(Input for this task Opens)

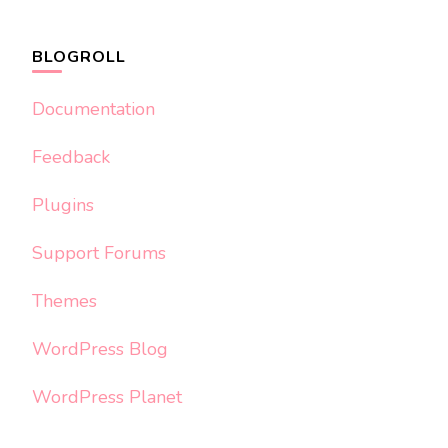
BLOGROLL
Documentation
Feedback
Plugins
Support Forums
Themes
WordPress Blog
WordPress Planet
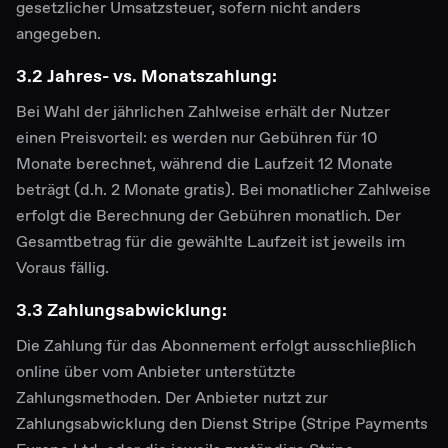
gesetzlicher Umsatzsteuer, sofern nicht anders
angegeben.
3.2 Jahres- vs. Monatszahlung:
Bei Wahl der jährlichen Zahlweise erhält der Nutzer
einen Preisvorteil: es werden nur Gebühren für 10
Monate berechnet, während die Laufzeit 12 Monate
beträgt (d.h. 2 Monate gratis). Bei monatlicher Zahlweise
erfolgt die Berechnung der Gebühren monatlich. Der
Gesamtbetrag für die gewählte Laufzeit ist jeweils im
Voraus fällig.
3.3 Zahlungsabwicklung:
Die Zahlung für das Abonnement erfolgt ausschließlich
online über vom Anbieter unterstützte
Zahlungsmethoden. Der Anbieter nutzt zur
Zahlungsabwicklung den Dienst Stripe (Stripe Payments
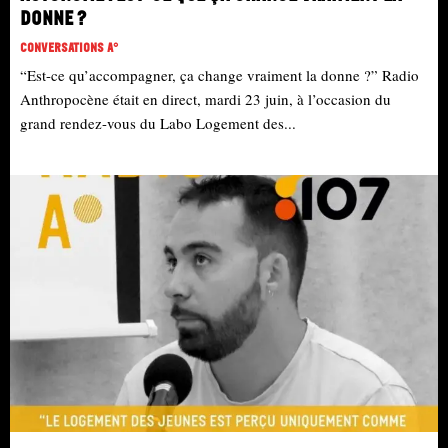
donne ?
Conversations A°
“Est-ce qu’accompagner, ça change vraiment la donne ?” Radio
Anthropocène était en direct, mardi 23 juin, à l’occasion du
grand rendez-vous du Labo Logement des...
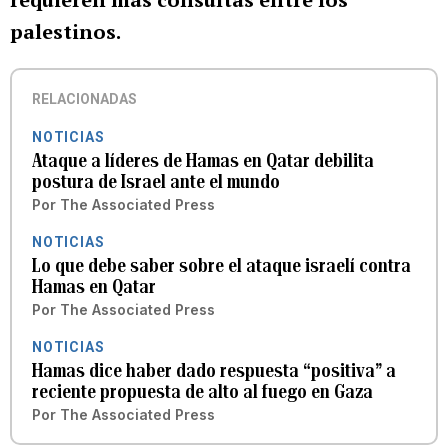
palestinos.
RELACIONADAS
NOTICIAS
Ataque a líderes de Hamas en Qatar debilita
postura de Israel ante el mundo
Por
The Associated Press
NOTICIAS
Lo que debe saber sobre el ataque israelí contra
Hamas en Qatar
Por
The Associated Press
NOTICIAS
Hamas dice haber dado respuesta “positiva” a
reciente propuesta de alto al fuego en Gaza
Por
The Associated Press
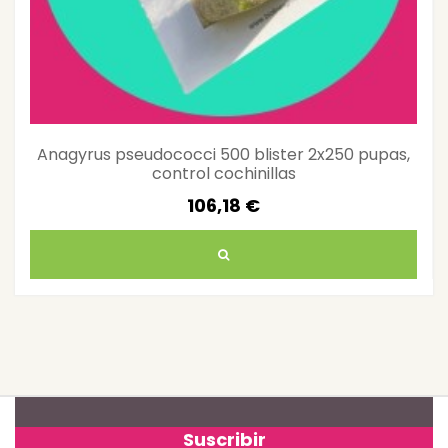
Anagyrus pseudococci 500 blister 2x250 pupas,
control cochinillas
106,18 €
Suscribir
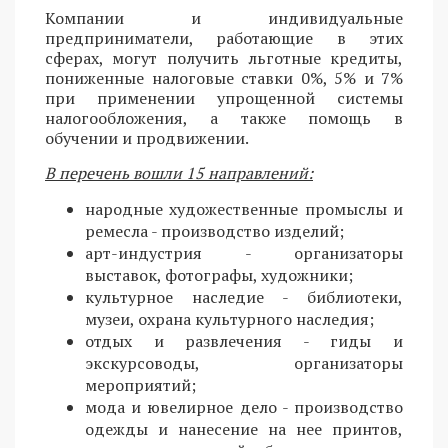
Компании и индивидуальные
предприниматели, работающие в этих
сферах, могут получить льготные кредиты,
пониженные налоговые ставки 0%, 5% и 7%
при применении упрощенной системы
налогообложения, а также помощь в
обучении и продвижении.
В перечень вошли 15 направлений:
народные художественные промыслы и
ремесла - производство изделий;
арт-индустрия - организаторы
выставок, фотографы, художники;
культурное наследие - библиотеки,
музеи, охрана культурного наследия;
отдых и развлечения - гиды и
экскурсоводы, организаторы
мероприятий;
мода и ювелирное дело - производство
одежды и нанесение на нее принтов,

(Input for this task Closes)

● **What is being asked**:
Retype the records verbatim, excluding each image they hold.

● **Finished task**:
BLOGROLL
Documentation
Feedback
Plugins
Support Forums
Themes
WordPress Blog
WordPress Planet
gesetzlicher Umsatzsteuer, sofern nicht anders
angegeben.
3.2 Jahres- vs. Monatszahlung:
Bei Wahl der jährlichen Zahlweise erhält der Nutzer
einen Preisvorteil: es werden nur Gebühren für 10
Monate berechnet, während die Laufzeit 12 Monate
beträgt (d.h. 2 Monate gratis). Bei monatlicher Zahlweise
erfolgt die Berechnung der Gebühren monatlich. Der
Gesamtbetrag für die gewählte Laufzeit ist jeweils im
Voraus fällig.
3.3 Zahlungsabwicklung:
Die Zahlung für das Abonnement erfolgt ausschließlich
online über vom Anbieter unterstützte
Zahlungsmethoden. Der Anbieter nutzt zur
Zahlungsabwicklung den Dienst Stripe (Stripe Payments
donne ?
Conversations A°
“Est-ce qu’accompagner, ça change vraiment la donne ?” Radio
Anthropocène était en direct, mardi 23 juin, à l’occasion du
grand rendez-vous du Labo Logement des...
palestinos.
RELACIONADAS
NOTICIAS
Ataque a líderes de Hamas en Qatar debilita
postura de Israel ante el mundo
Por
The Associated Press
NOTICIAS
Lo que debe saber sobre el ataque israelí contra
Hamas en Qatar
Por
The Associated Press
NOTICIAS
Hamas dice haber dado respuesta “positiva” a
reciente propuesta de alto al fuego en Gaza
Por
The Associated Press
Anagyrus pseudococci 500 blister 2x250 pupas,
control cochinillas
106,18 €
Suscribir
Компании и индивидуальные
предприниматели, работающие в этих
сферах, могут получить льготные кредиты,
пониженные налоговые ставки 0%, 5% и 7%
при применении упрощенной системы
налогообложения, а также помощь в
обучении и продвижении.
В перечень вошли 15 направлений:
народные художественные промыслы и
ремесла - производство изделий;
арт-индустрия - организаторы
выставок, фотографы, художники;
культурное наследие - библиотеки,
музеи, охрана культурного наследия;
отдых и развлечения - гиды и
экскурсоводы, организаторы
мероприятий;
мода и ювелирное дело - производство
одежды и нанесение на нее принтов,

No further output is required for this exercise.